Les parties ont été régulièrement averties du jour de l'audience.

Le président de la formation de jugement a dispensé la rapporteure publique, sur sa proposition, de prononcer des conclusions à l'audience.

Après avoir entendu le rapport de M. de Miguel au cours de l'audience publique,

Considérant ce qui suit :

1. M. A C, ressortissant tunisien né le 21 août 1991 en Tunisie, est entré régulièrement en France en août 2017 et est titulaire d'une carte de séjour pluriannuelle. En février 2020, il a sollicité le regroupement familial en faveur de son épouse, Mme B D, née le 5 avril 1991. Par une décision du 28 janvier 2021, dont M. C demande l'annulation, le préfet des Yvelines a refusé d'accorder à l'épouse de M. C le bénéfice du regroupement familial.

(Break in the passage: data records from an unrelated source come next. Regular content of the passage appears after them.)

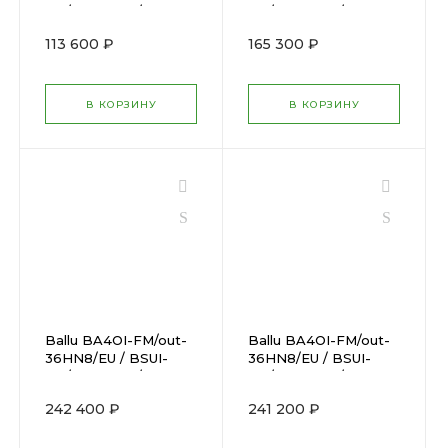
FM/in-09HN8/EU +
FM/in-07HN8/EU +
BSUI-FM/in-12HN8/EU
BSUI-FM/in-
113 600 ₽
165 300 ₽
09HN8/EU + BSUI-
FM/in-12HN8/EU
В КОРЗИНУ
В КОРЗИНУ
Ballu BA4OI-FM/out-
Ballu BA4OI-FM/out-
36HN8/EU / BSUI-
36HN8/EU / BSUI-
FM/in-09HN8/EUx4
FM/in-07HN8/EUx4
242 400 ₽
241 200 ₽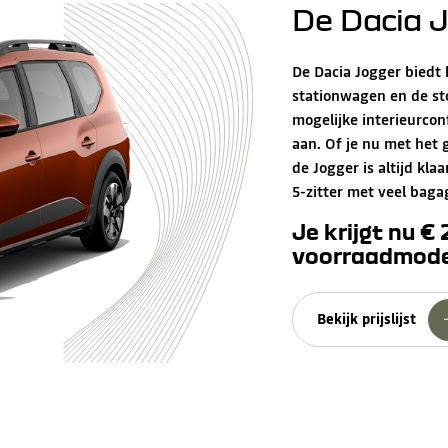
De Dacia 
De Dacia Jogger biedt
stationwagen en de st
mogelijke interieurco
aan. Of je nu met het 
de Jogger is altijd kla
5-zitter met veel baga
Je krijgt nu €
voorraadmode
Bekijk prijslijst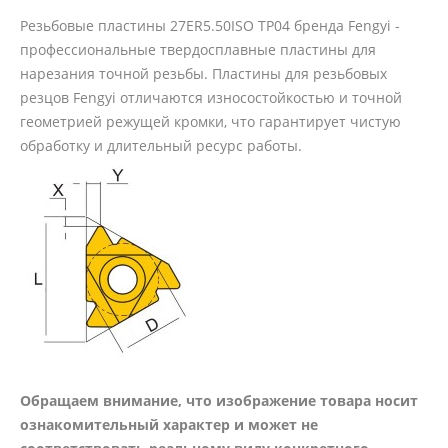
Резьбовые пластины 27ER5.50ISO TP04 бренда Fengyi -
профессиональные твердосплавные пластины для
нарезания точной резьбы. Пластины для резьбовых
резцов Fengyi отличаются износостойкостью и точной
геометрией режущей кромки, что гарантирует чистую
обработку и длительный ресурс работы.
Обращаем внимание, что изображение товара носит
ознакомительный характер и может не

Sur l'exception de non-lieu à statuer :

2. Par un mémoire en défense enregistré le 13 juin 2022, le préfet des Yvelines a communiqué au tribunal sa décision du 13 mai 2022 par laquelle il a fait droit à la demande de regroupement familial de M. C au profit de son épouse. Par suite, il n'y a plus lieu de statuer sur les conclusions aux fins d'annulation, d'injonction et d'astreinte de la requête.

Sur les frais de l'instance :

3. Il y a lieu, dans les circonstances de l'espèce, de mettre à la charge de l'Etat une somme de 1 000 euros à verser à M. C au titre des frais exposés par lui et non compris dans les dépens.

D E C I D E :

Article 1er :Il n'y a pas lieu de statuer sur les conclusions aux fins d'annulation, d'injonction et d'astreinte de la requête de M. C.

Article 2 :L'Etat versera à M. C une somme de 1 000 euros en application des dispositions de l'article L. 761-1 du code de justice administrative.

Article 3 :Le présent jugement sera notifié à M. A C et au préfet des Yvelines.

Délibéré après l'audience du 28 juin 2022, à laquelle siégeaient :

M. Le Méhauté, président,

M. de Miguel, premier conseiller,

Mme Raymond-Andujar, première conseillère.

Rendu public par mise à disposition au greffe le 12 juillet 2022.

Le rapporteur,

signé

F.-X. de Miguel

Le président,

signé

A. Le Méhauté

La greffière,

signé

Y. Bouakkaz

La République mande et ordonne au préfet des Yvelines en ce qui le concerne ou à tous commissaires de justice à ce requis en ce qui concerne les voies de droit commun, contre les parties privées, de pourvoir à l'exécution de la présente décision.